Ativistas angolanos recentemente libertados de prisão criticaram o indulto concedido pelo Presidente João Lourenço, descrevendo-o como um “presente envenenado” que os obriga a reconhecer crimes que não cometeram. Em uma conferência de imprensa realizada em Lisboa, membros do movimento cívico Friends of Angola (FoA) e do Observatório para Coesão Social e Justiça (OCSJ) se uniram para denunciar a injustiça de sua detenção e condenação, que ocorreu em setembro de 2023.
Os ativistas Adolfo Campos, Abraão dos Santos (conhecido como “Pensador”), Gilson da Silva Moreira (“Tanaice Neutro”) e Hermenegildo André (“Gildo das Ruas”) estiveram presos por mais de um ano antes de serem libertados em 6 de janeiro, no âmbito de um indulto presidencial que contemplou 51 cidadãos. O perdão foi parte das comemorações dos 50 anos da independência de Angola, mas, para os ativistas, sua liberação veio com um custo: o reconhecimento de crimes que eles afirmam não terem cometido.
De acordo com eles, o indulto serviu para passar a imagem de João Lourenço como um “bom samaritano”, mas de forma astuciosa, obrigando-os a aceitar uma culpa que não corresponde à realidade. Em suas palavras, a libertação foi mais um golpe político do que um gesto genuíno de perdão.
Além disso, os ativistas relataram condições desumanas nas prisões angolanas, incluindo a falta de alimentos, espaços adequados e tratamento digno. Adolfo Campos, por exemplo, descreveu a cadeia onde esteve preso como uma “pocilga” e alertou para o que considera um “genocídio” nas prisões do país, citando o alto número de mortes de prisioneiros, como no caso da ala infecciosa da prisão de São Paulo, onde mais de quatro pessoas morriam diariamente.
Outro ponto central foi a luta contínua pela justiça. Gilson da Silva Moreira, insatisfeito com a situação social e econômica do país, deixou claro que a luta por uma mudança em Angola não terminou com sua libertação. Ele fez um apelo à união dos angolanos para mudar o país, destacando a fome como o maior problema do momento e expressando sua disposição para se tornar um candidato nas eleições de 2027, se necessário.

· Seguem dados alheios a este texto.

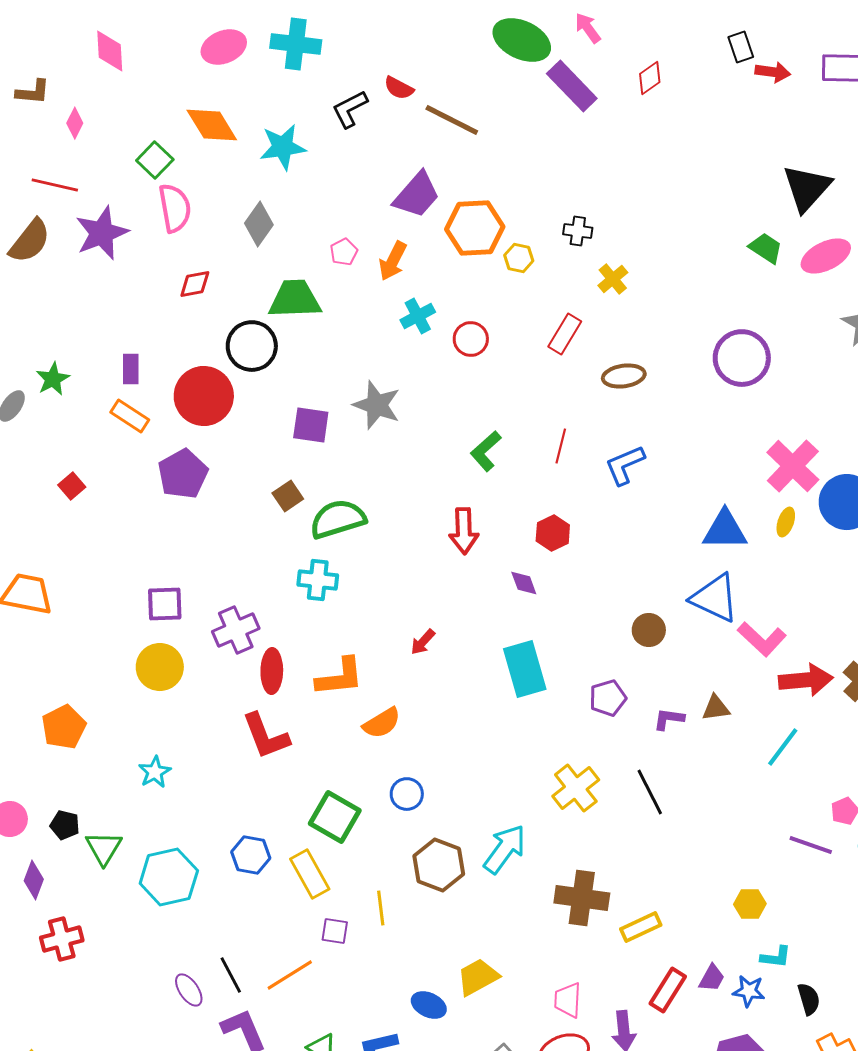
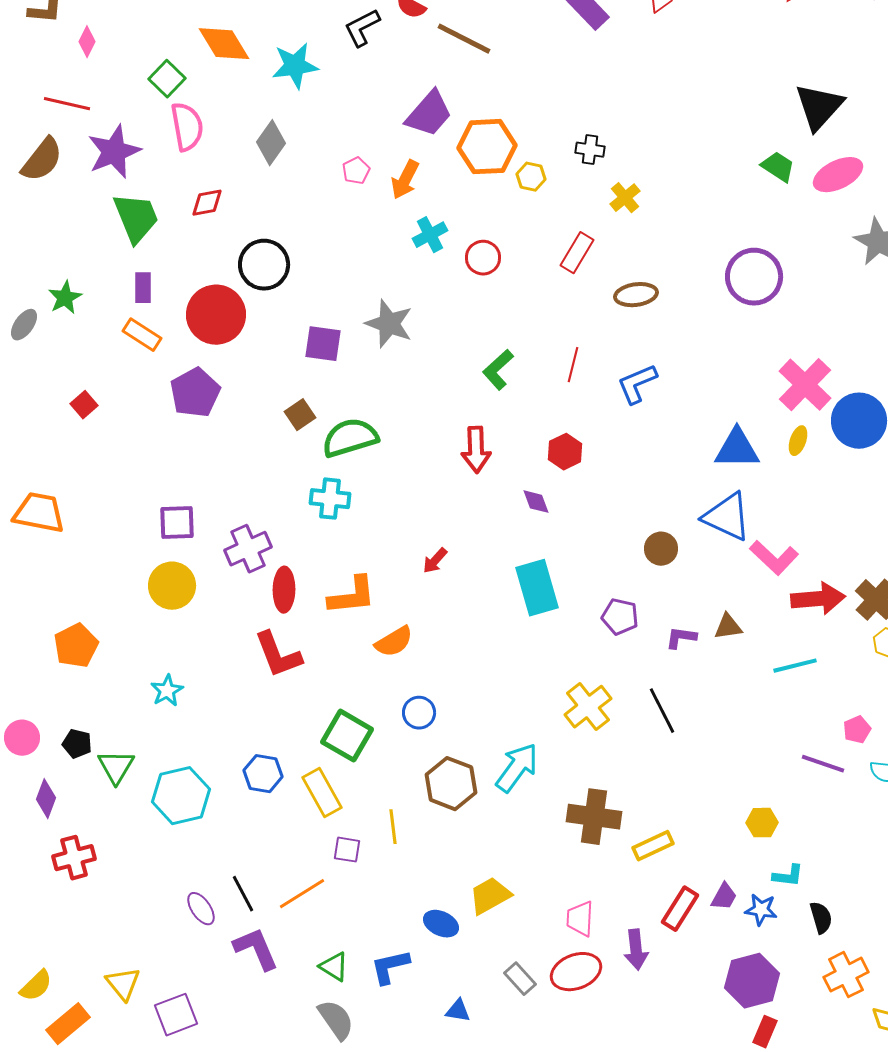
green trapezoid: (295, 299) -> (136, 218), moved, turned 70
purple pentagon: (608, 698) -> (620, 617), turned 30
cyan line: (783, 747) -> (795, 666), turned 39

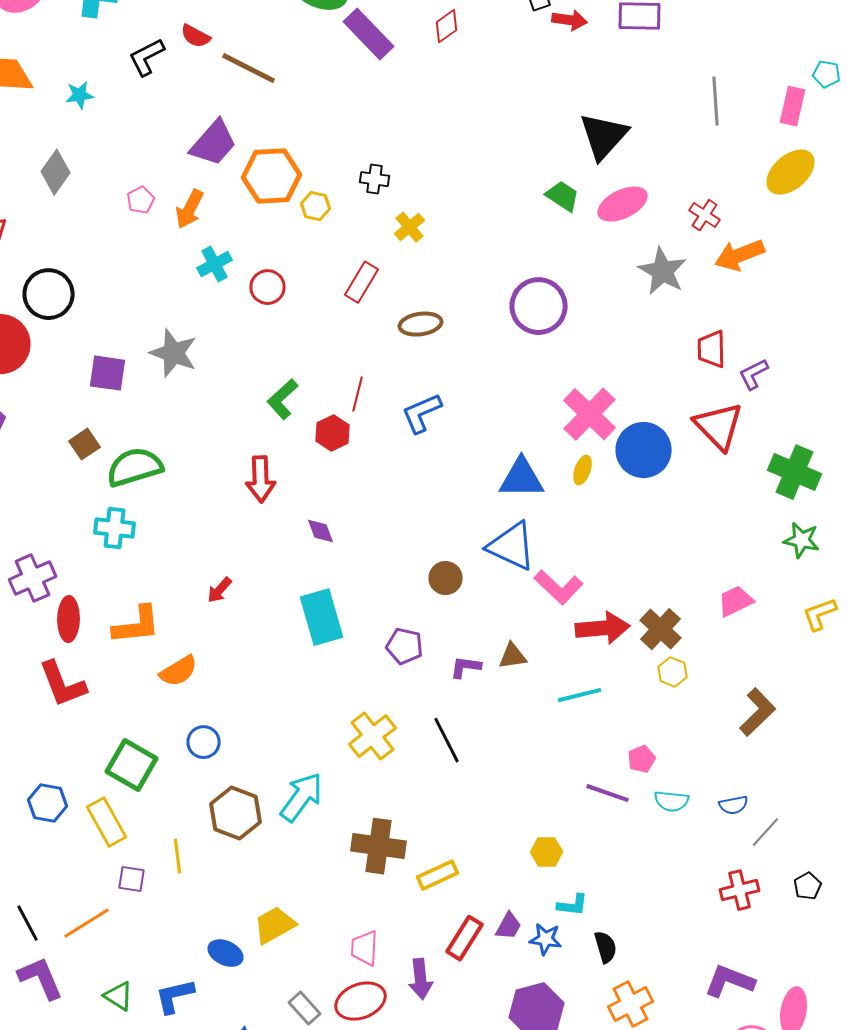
cyan star: (295, 66) -> (80, 95), size x0.6
red hexagon: (565, 452) -> (332, 433), moved

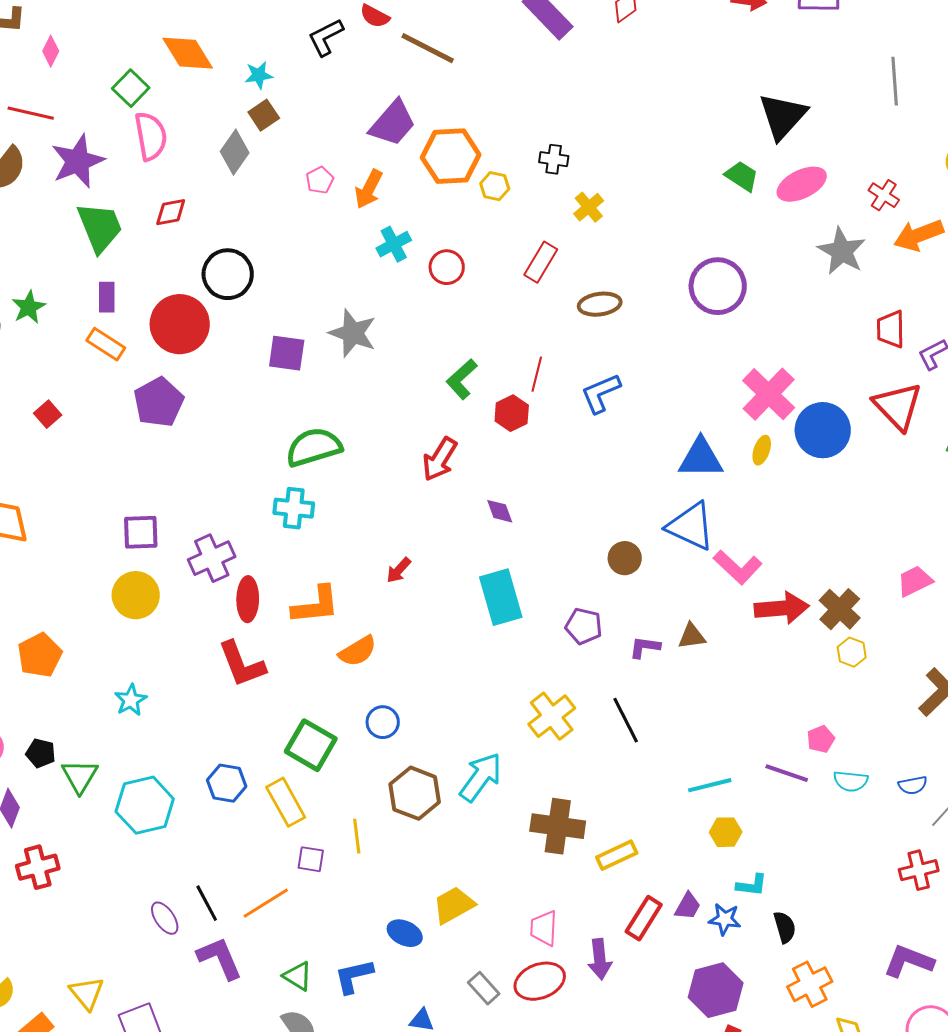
brown square: (84, 444) -> (264, 115), moved
red arrow: (260, 479) -> (440, 459), turned 33
cyan line: (580, 695) -> (710, 785), moved

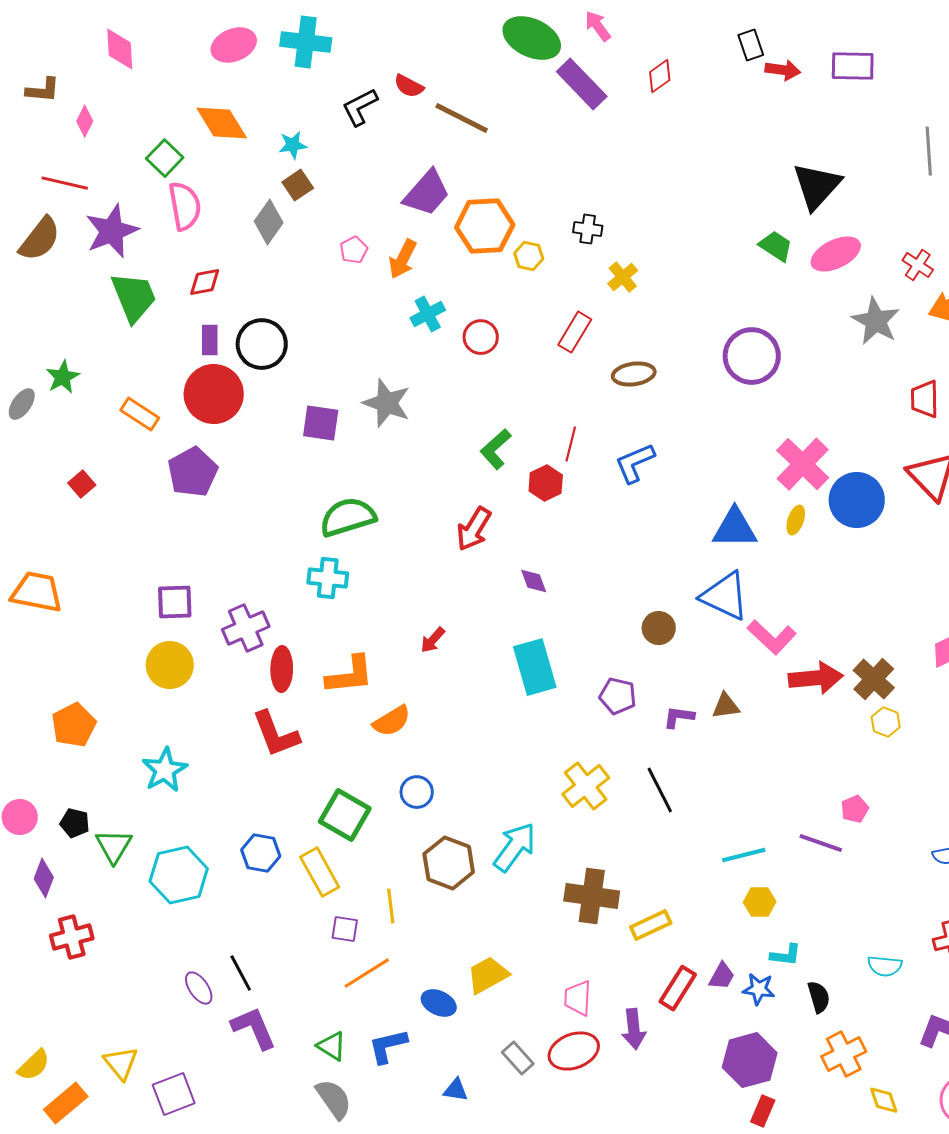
purple rectangle: (107, 297) -> (210, 340), moved
cyan star: (131, 700) -> (165, 770), size x1.4
cyan semicircle: (851, 781) -> (885, 966), moved
orange line: (266, 903) -> (367, 973), moved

Abraão dos Santos também reforçou a ideia de uma luta coletiva, afirmando que os ativistas seguirão com ações legais para garantir que seus direitos sejam respeitados e que a justiça seja feita. Para ele, o processo judicial que resultou na prisão deles foi uma “montagem política” para calar vozes críticas.
O advogado Zola Bambi, que representou os ativistas, destacou a ilegalidade da prisão e a manipulação política que ela envolveu, lembrando que a libertação dos ativistas foi uma ação discricionária do presidente e não resultado de um julgamento justo. Bambi também mencionou o caso de José Filomeno dos Santos, filho do ex-presidente José Eduardo dos Santos, que, ao renunciar ao indulto, afirmou que o perdão não anulava os efeitos da condenação, apenas suspendia a pena, o que ele considerou um “equívoco legal”.
Para as organizações cívicas, a prisão dos ativistas foi uma tentativa de intimidar a sociedade civil e silenciar aqueles que defendem uma Angola mais democrática e justa. Elas ressaltaram que, em nenhum momento, os ativistas violaram a Constituição ou os direitos de manifestação e reunião, que são direitos fundamentais protegidos por lei.
Os ativistas garantiram que sua luta por uma justiça mais digna e por um país mais justo está longe de terminar. Eles prometem continuar a mobilizar a sociedade e a buscar justiça, seja por meios legais ou por protestos, até que seus direitos sejam reconhecidos e respeitados.